• **Exercise details**: Print exactly the lines that run from the first line of the material to the line containing "adequate development capacity to", both ends included, and skip the pictures.

++++++++++

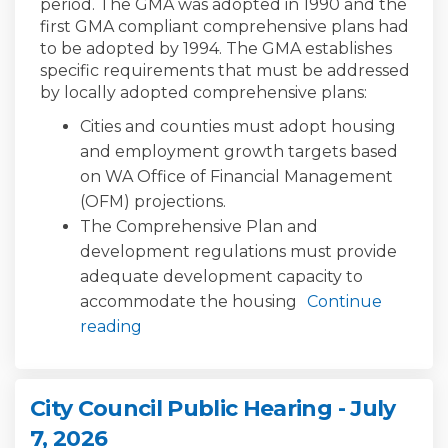
period. The GMA was adopted in 1990 and the
first GMA compliant comprehensive plans had
to be adopted by 1994. The GMA establishes
specific requirements that must be addressed
by locally adopted comprehensive plans:
Cities and counties must adopt housing
and employment growth targets based
on WA Office of Financial Management
(OFM) projections.
The Comprehensive Plan and
development regulations must provide
adequate development capacity to
accommodate the housing
Continue
reading
City Council Public Hearing - July
7, 2026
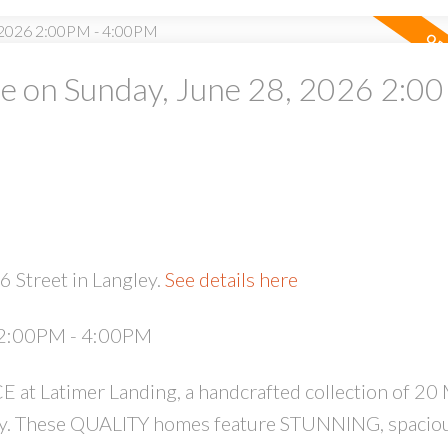
 on Sunday, June 28, 2026 2:00
PRICE
F
 Street in Langley.
See details here
 2:00PM - 4:00PM
Latimer Landing, a handcrafted collection of 20
by. These QUALITY homes feature STUNNING, spaciou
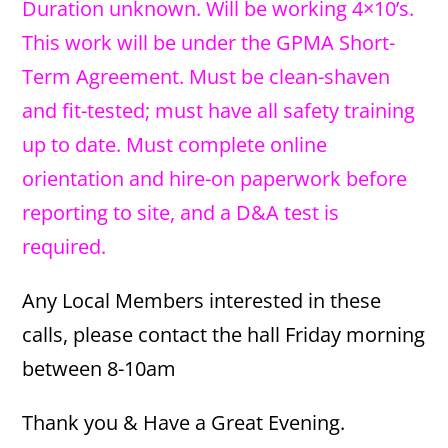
Duration unknown. Will be working 4×10’s.
This work will be under the GPMA Short-
Term Agreement. Must be clean-shaven
and fit-tested; must have all safety training
up to date. Must complete online
orientation and hire-on paperwork before
reporting to site, and a D&A test is
required.
Any Local Members interested in these
calls, please contact the hall Friday morning
between 8-10am
Thank you & Have a Great Evening.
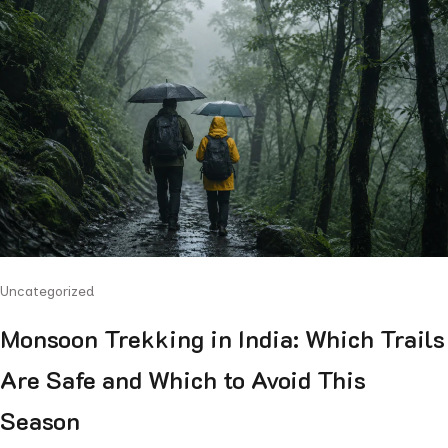
Uncategorized
Monsoon Trekking in India: Which Trails
Are Safe and Which to Avoid This
Season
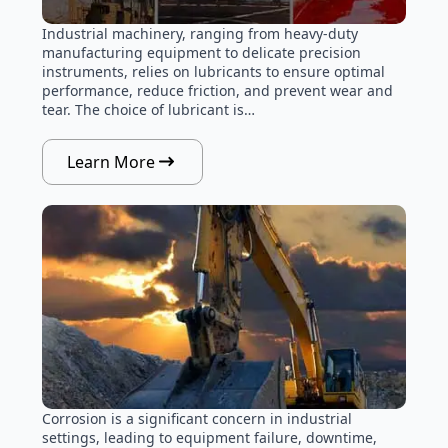
Industrial machinery, ranging from heavy-duty
manufacturing equipment to delicate precision
instruments, relies on lubricants to ensure optimal
performance, reduce friction, and prevent wear and
tear. The choice of lubricant is…
Learn More
Corrosion is a significant concern in industrial
settings, leading to equipment failure, downtime,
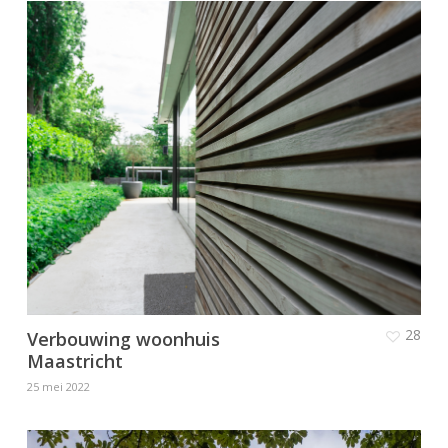
28
Verbouwing woonhuis
Maastricht
25 mei 2022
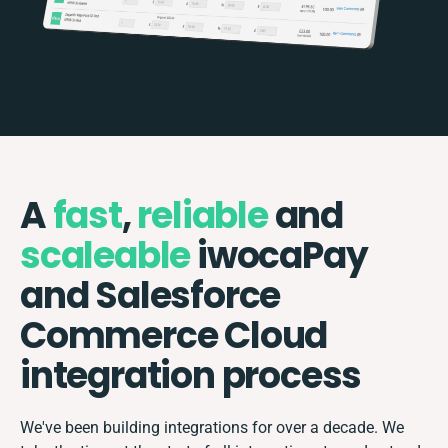
A
fast
,
reliable
and
scaleable
iwocaPay
and Salesforce
Commerce Cloud
integration process
We've been building integrations for over a decade. We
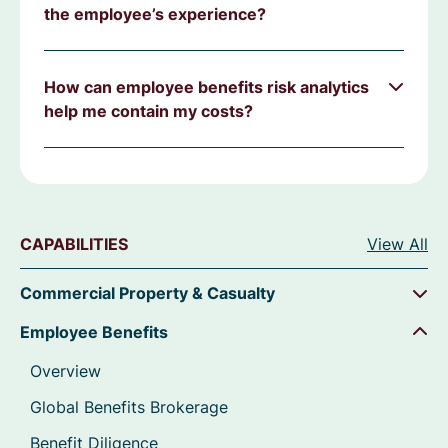
the employee’s experience?
How can employee benefits risk analytics
help me contain my costs?
CAPABILITIES
View All
Commercial Property & Casualty
Employee Benefits
Overview
Global Benefits Brokerage
Benefit Diligence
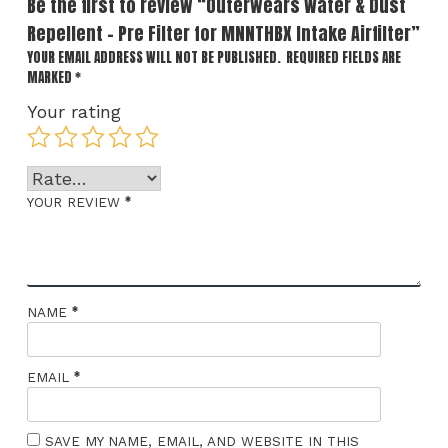
Be the first to review “Outerwears Water & Dust
Repellent – Pre Filter for MNNTHBX Intake Airfilter”
YOUR EMAIL ADDRESS WILL NOT BE PUBLISHED.
REQUIRED FIELDS ARE
MARKED
*
Your rating
*
YOUR REVIEW
*
NAME
*
EMAIL
SAVE MY NAME, EMAIL, AND WEBSITE IN THIS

++++++++++

• **Result**:
period. The GMA was adopted in 1990 and the
first GMA compliant comprehensive plans had
to be adopted by 1994. The GMA establishes
specific requirements that must be addressed
by locally adopted comprehensive plans:
Cities and counties must adopt housing
and employment growth targets based
on WA Office of Financial Management
(OFM) projections.
The Comprehensive Plan and
development regulations must provide
adequate development capacity to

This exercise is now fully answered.